- _Exercise_:
Across the entries, how many lines have the string "muro" in them? Reply with only a number.

══ Study material ══

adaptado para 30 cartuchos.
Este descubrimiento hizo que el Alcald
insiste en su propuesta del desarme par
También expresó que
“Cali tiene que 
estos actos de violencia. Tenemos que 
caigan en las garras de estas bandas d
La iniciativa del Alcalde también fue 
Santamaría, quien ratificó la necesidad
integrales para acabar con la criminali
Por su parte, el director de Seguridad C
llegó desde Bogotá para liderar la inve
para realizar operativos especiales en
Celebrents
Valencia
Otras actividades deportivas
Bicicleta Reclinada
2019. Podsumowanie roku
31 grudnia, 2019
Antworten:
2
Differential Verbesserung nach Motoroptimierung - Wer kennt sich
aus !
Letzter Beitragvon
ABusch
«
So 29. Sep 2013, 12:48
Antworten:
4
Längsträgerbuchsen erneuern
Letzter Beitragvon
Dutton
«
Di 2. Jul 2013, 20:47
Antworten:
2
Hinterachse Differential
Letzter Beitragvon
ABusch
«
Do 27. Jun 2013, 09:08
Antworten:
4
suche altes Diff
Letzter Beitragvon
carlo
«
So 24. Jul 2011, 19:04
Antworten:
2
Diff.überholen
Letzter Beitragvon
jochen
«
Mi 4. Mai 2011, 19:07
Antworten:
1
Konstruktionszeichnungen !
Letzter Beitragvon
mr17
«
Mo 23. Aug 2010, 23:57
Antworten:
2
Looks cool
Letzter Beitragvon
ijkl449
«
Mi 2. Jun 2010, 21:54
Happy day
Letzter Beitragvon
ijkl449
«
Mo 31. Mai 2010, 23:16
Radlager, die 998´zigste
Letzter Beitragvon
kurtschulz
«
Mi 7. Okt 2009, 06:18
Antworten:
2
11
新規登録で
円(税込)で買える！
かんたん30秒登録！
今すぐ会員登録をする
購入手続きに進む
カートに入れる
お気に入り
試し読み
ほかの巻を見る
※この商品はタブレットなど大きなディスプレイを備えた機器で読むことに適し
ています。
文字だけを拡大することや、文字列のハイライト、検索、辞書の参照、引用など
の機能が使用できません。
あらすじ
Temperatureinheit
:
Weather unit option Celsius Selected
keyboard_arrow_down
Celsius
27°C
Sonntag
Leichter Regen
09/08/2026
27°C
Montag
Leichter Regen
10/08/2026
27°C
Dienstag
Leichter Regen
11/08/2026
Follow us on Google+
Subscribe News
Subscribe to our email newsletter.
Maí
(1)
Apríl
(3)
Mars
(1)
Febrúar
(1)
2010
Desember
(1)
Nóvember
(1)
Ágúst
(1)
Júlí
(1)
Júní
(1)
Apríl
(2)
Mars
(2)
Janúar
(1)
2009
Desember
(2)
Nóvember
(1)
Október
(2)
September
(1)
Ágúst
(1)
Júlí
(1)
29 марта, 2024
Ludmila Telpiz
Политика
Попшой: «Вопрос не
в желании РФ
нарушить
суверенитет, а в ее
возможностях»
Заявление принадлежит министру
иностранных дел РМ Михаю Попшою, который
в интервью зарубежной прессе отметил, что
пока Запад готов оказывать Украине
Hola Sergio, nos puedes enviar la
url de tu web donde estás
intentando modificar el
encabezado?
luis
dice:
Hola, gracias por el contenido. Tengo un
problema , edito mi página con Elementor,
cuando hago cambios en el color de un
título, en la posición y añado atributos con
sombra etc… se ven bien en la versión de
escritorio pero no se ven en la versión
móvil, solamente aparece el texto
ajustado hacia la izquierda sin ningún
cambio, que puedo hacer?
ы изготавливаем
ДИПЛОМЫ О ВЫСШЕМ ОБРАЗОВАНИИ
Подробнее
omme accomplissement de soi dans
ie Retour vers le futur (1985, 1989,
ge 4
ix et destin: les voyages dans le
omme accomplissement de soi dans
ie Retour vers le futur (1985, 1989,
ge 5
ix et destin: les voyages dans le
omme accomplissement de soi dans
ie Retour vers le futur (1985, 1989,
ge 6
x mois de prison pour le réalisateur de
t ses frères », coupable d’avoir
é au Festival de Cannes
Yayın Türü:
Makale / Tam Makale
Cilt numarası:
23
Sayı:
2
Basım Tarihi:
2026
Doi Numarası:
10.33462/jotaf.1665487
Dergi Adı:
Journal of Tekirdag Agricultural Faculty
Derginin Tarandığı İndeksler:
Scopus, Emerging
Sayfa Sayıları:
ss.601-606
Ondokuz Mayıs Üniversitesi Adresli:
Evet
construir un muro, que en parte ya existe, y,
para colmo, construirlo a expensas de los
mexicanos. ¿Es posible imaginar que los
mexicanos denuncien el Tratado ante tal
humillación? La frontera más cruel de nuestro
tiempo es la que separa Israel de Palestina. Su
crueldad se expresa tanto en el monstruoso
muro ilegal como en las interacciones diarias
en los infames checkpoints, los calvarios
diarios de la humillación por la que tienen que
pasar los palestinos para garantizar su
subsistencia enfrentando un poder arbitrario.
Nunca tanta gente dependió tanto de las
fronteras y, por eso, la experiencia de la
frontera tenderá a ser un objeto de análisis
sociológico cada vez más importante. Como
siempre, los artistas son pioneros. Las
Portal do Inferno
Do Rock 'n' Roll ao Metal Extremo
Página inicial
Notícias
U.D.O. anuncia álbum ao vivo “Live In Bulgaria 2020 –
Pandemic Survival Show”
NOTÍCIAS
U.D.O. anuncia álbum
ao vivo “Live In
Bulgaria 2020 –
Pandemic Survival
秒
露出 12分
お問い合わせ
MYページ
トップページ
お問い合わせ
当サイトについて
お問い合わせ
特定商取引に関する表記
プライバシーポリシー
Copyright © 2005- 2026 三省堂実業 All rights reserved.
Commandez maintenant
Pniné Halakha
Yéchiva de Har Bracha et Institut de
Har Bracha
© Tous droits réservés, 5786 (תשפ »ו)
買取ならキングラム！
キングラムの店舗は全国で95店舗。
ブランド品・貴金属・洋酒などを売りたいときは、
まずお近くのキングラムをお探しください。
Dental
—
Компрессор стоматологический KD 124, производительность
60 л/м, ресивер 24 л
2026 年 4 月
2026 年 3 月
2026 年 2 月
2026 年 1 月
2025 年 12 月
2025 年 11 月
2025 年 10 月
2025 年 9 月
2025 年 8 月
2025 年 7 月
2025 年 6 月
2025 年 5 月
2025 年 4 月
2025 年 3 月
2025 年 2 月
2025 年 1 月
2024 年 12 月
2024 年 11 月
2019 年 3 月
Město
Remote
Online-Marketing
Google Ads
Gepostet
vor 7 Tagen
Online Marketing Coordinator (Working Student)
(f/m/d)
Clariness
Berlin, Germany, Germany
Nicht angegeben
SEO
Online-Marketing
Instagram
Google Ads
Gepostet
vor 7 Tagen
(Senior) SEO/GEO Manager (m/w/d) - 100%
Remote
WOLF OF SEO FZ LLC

═══

- _Problem solution_:
2